У выдолбленной водопойной колоды Ревели верблюды, лягались ослы. Светало. Рассвет, как пылинки золы, Последние звёзды сметал с небосвода. И только волхвов из несметного сброда Впустила Мария в отверстье скалы. Он спал, весь сияющий, в яслях из дуба, Как месяца луч в углубленье дупла. Ему заменяли овчинную шубу Ослиные губы и ноздри вола. Стояли в тени, словно в сумраке хлева, Шептались, едва подбирая слова. Вдруг кто-то в потёмках, немного налево От яслей рукой отодвинул волхва, И тот оглянулся: с порога на Деву, Как гостья, смотрела звезда Рождества.
Домашнее задание.
Ксюша Утевская. Метр в стихотворении «Рождественская звезда» — амфибрахий, количество стоп колеблется от двух до четырёх. Странности в стихотворении:
1. непонятно, что случилось со временем, и странно, как могло появиться («виденьем») всё будущее, причиной которого стало Рождество;
2. как бестелесные ангелы могут оставлять отпечаток ног;
3. если уже рассвело, то, как может оставаться на месте Звезда;
4. как звезда могла отодвинуть рукой кого-то;
5. откуда взялась огромная толпа людей, ведь о рождении Христа знали только пастухи и волхвы;
6. интересно, что Пастернак сравнивает звезду с пожаром на гумне. В Евангелии Иисус говорит о том, что очистит гумно Своё, но непонятна связь между небесной звездой и таким земным гумном.
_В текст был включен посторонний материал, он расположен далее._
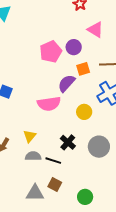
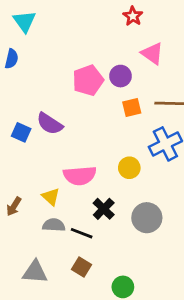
purple semicircle: (66, 83) -> (50, 124), moved, turned -102
pink semicircle: (49, 104) -> (80, 176), moved
yellow triangle: (30, 136) -> (51, 197), turned -32
gray triangle: (35, 193) -> (35, 272), moved

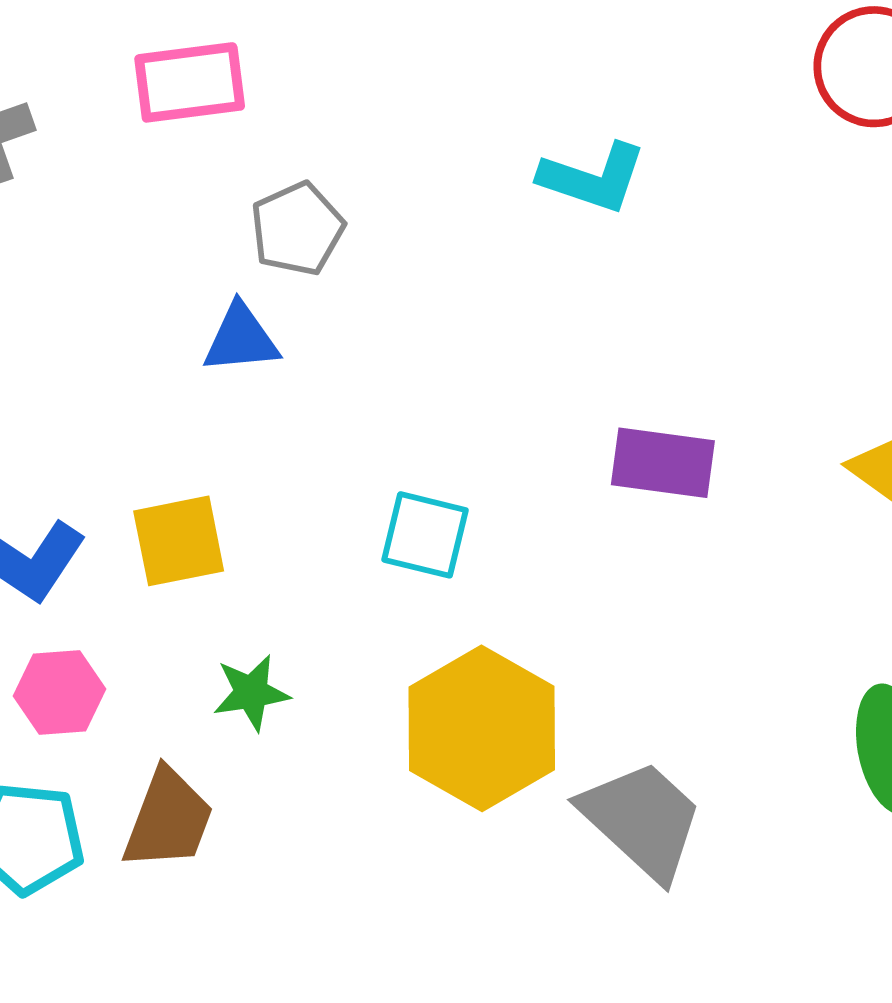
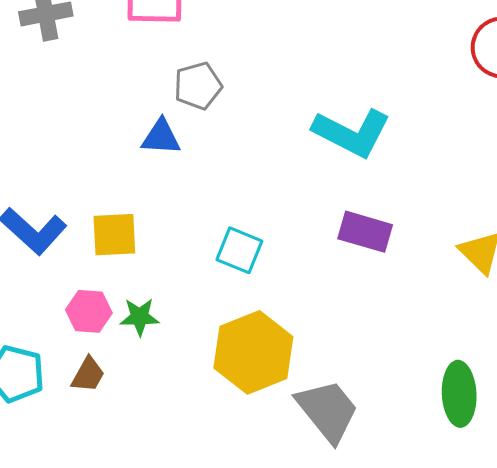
cyan L-shape: (593, 178) -> (352, 133), moved, size x1.4
pink hexagon: (59, 692) -> (89, 311), moved
brown trapezoid: (168, 819) -> (88, 375), size x0.7

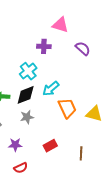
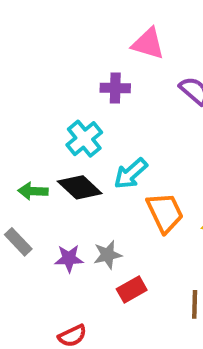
black diamond: (26, 95) -> (80, 187), turned 65
gray star: (27, 117) -> (108, 255), moved
purple star: (15, 145) -> (69, 258), moved

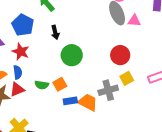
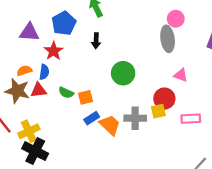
pink triangle: (134, 21) -> (181, 75), moved
green circle: (72, 55) -> (123, 73), moved
red circle: (120, 55) -> (164, 99), moved
blue rectangle: (70, 101) -> (92, 118), turned -40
Обсуждение стихотворения в классе.
Учитель. Давайте сначала обсудим наши ощущения от чтения этого стихотворения.
Андрей Хаит. С одной стороны, оно монотонное, длинное, но с другой — в нём есть «повороты», поэтому оно легко читается.
Учитель. Что такое «повороты»?
Андрей. Рассказывается о разном, и звучит как-то неодинаково.
Ксюша. Наверное, это связано с тем, что в строфах разный размер: амфибрахий то четырёхстопный, то двухстопный.
Учитель. Пастернак писал: «Я не добивался отчётливой ритмики, плясовой или песенной, от действия которой почти без участия слов сами собой начинают двигаться ноги и руки. <…>…моя постоянная забота обращена была на содержание, моей постоянной мечтою было, чтобы само стихотворение нечто содержало, чтобы оно содержало новую мысль или новую картину». То есть вроде бы Пастернак говорит, что амфибрахий просто нейтральный метр, который не мешает проявляться содержанию. Мне кажется, что Пастернак не случайно избрал певучий амфибрахий, но тут очень важны изменения размера.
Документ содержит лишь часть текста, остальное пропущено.